## Provided information
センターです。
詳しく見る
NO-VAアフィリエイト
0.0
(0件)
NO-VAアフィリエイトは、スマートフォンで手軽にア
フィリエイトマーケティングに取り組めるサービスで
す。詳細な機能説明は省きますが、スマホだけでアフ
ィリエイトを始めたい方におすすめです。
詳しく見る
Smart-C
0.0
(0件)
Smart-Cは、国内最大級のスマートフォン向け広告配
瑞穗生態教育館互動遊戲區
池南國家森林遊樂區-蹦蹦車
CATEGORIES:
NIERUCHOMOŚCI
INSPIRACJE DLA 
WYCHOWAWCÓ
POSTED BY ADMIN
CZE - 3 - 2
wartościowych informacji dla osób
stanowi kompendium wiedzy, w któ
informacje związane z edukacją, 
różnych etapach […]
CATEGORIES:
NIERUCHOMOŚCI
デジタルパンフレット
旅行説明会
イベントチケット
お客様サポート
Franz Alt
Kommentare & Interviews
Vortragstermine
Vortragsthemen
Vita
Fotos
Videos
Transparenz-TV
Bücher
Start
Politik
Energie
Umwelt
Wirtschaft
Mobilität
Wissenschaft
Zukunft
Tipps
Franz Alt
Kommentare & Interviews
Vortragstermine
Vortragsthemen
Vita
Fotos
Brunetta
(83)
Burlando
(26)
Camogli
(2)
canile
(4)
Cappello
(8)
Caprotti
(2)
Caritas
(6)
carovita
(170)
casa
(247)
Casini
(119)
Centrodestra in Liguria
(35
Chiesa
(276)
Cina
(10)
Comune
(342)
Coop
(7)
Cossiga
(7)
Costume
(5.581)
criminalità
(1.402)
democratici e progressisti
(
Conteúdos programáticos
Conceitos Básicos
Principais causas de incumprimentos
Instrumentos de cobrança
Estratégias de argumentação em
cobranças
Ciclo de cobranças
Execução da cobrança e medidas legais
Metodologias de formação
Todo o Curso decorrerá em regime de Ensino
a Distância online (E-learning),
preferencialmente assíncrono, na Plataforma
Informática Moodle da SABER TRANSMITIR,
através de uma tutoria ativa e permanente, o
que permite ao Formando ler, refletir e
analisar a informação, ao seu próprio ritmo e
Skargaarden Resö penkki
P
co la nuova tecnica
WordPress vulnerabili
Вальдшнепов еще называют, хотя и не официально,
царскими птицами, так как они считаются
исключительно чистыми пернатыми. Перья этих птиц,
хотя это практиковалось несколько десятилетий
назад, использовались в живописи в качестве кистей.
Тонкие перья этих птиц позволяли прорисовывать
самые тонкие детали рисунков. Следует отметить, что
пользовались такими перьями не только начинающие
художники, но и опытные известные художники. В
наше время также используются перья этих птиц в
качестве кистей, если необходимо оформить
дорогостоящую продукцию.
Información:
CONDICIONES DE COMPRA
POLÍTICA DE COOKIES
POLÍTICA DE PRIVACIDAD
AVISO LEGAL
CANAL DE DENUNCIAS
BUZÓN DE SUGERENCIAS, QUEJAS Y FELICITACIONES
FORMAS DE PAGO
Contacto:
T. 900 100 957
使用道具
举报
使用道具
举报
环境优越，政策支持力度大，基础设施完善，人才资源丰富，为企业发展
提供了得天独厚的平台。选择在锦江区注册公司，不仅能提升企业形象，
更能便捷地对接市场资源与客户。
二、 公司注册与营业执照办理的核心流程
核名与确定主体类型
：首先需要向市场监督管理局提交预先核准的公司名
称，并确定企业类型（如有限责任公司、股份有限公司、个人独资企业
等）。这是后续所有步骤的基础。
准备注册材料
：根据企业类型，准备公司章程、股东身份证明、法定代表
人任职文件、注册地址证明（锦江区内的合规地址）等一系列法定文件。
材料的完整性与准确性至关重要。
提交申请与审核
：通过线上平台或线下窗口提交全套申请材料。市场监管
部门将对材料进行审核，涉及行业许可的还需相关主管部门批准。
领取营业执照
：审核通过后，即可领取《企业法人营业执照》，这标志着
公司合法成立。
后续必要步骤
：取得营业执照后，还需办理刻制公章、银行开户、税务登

## What you have to do
Where a line in the entries holds the word "хотя", copy that line.

## Answer for the task
Вальдшнепов еще называют, хотя и не официально,
хотя это практиковалось несколько десятилетий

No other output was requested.